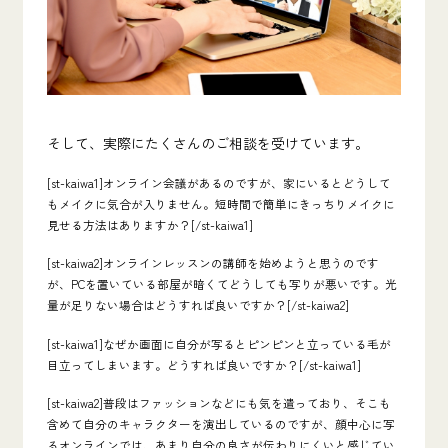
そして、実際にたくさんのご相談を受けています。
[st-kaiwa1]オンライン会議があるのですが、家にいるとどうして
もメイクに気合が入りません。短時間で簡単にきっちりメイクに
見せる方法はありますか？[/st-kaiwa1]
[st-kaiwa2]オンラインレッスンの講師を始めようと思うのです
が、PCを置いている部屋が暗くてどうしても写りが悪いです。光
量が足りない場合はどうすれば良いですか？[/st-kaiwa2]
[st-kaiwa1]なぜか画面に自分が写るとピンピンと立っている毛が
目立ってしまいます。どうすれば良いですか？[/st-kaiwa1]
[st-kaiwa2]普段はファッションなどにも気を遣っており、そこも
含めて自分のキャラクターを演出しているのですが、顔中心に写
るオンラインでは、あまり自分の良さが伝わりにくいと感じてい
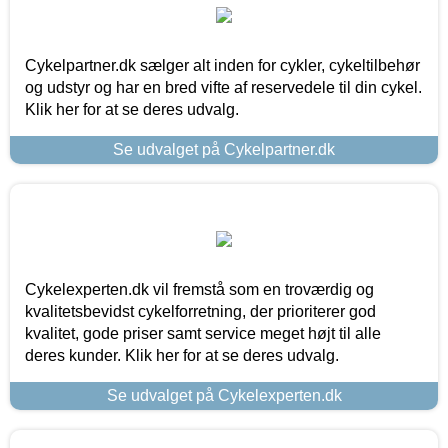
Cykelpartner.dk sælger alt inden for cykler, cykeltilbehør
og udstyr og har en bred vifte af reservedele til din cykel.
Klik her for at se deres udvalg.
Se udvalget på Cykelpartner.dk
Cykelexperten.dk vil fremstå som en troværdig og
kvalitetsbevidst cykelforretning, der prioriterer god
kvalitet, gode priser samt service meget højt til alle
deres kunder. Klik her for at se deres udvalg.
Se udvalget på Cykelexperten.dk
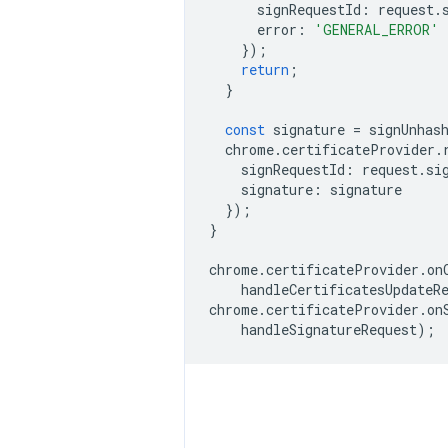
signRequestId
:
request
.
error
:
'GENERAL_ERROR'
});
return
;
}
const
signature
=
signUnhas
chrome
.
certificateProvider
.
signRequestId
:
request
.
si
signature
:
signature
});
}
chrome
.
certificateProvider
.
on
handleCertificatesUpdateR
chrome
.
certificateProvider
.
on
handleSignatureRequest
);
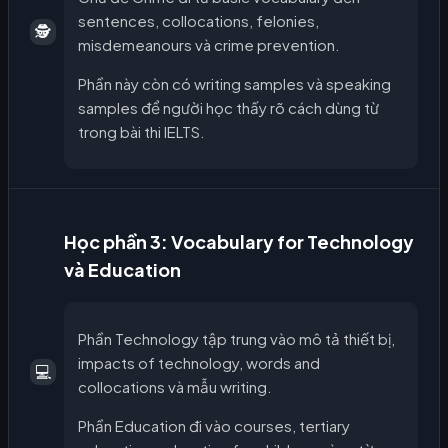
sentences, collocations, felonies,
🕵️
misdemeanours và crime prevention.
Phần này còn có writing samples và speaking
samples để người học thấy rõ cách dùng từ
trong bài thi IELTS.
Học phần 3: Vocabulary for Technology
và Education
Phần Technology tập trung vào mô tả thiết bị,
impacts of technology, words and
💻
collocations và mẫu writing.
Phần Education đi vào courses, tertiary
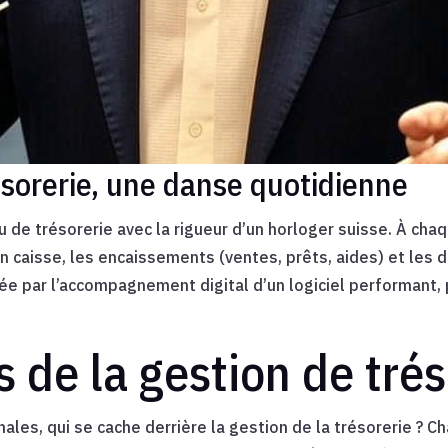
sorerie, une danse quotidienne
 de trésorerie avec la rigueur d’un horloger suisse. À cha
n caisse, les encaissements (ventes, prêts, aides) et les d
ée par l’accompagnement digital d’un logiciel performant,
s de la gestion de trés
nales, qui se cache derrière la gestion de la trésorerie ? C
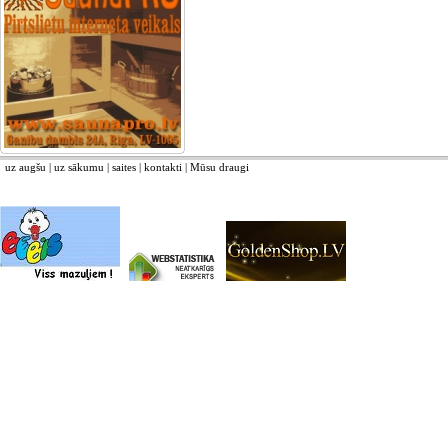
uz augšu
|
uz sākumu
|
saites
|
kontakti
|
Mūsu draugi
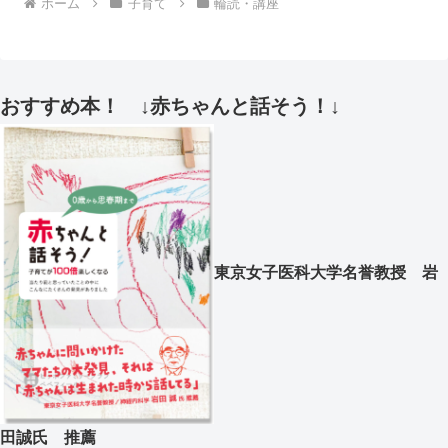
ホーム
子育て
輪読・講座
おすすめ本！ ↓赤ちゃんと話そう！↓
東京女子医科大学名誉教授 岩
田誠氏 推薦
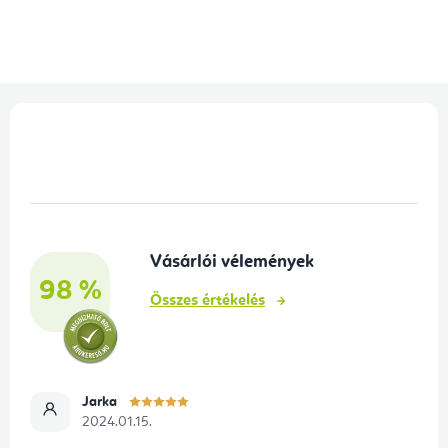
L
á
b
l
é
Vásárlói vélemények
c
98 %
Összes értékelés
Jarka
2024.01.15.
=-=-=-=-=
Work request |
Write down all the entries exactly, but not the pictures they hold.

Expected answer |
そして、実際にたくさんのご相談を受けています。
[st-kaiwa1]オンライン会議があるのですが、家にいるとどうして
もメイクに気合が入りません。短時間で簡単にきっちりメイクに
見せる方法はありますか？[/st-kaiwa1]
[st-kaiwa2]オンラインレッスンの講師を始めようと思うのです
が、PCを置いている部屋が暗くてどうしても写りが悪いです。光
量が足りない場合はどうすれば良いですか？[/st-kaiwa2]
[st-kaiwa1]なぜか画面に自分が写るとピンピンと立っている毛が
目立ってしまいます。どうすれば良いですか？[/st-kaiwa1]
[st-kaiwa2]普段はファッションなどにも気を遣っており、そこも
含めて自分のキャラクターを演出しているのですが、顔中心に写
るオンラインでは、あまり自分の良さが伝わりにくいと感じてい
Cykelpartner.dk sælger alt inden for cykler, cykeltilbehør
og udstyr og har en bred vifte af reservedele til din cykel.
Klik her for at se deres udvalg.
Se udvalget på Cykelpartner.dk
Cykelexperten.dk vil fremstå som en troværdig og
kvalitetsbevidst cykelforretning, der prioriterer god
kvalitet, gode priser samt service meget højt til alle
deres kunder. Klik her for at se deres udvalg.
Se udvalget på Cykelexperten.dk
signRequestId
:
request
.
error
:
'GENERAL_ERROR'
});
return
;
}
const
signature
=
signUnhas
chrome
.
certificateProvider
.
signRequestId
:
request
.
si
signature
:
signature
});
}
chrome
.
certificateProvider
.
on
handleCertificatesUpdateR
chrome
.
certificateProvider
.
on
handleSignatureRequest
);
sentences, collocations, felonies,
🕵️
misdemeanours và crime prevention.
Phần này còn có writing samples và speaking
samples để người học thấy rõ cách dùng từ
trong bài thi IELTS.
Học phần 3: Vocabulary for Technology
và Education
Phần Technology tập trung vào mô tả thiết bị,
impacts of technology, words and
💻
collocations và mẫu writing.
Phần Education đi vào courses, tertiary
sorerie, une danse quotidienne
 de trésorerie avec la rigueur d’un horloger suisse. À cha
n caisse, les encaissements (ventes, prêts, aides) et les d
ée par l’accompagnement digital d’un logiciel performant,
s de la gestion de trés
nales, qui se cache derrière la gestion de la trésorerie ? C
uz augšu
|
uz sākumu
|
saites
|
kontakti
|
Mūsu draugi
ホーム
子育て
輪読・講座
おすすめ本！ ↓赤ちゃんと話そう！↓
東京女子医科大学名誉教授 岩
田誠氏 推薦
L
á
b
l
é
Vásárlói vélemények
c
98 %
Összes értékelés
Jarka
2024.01.15.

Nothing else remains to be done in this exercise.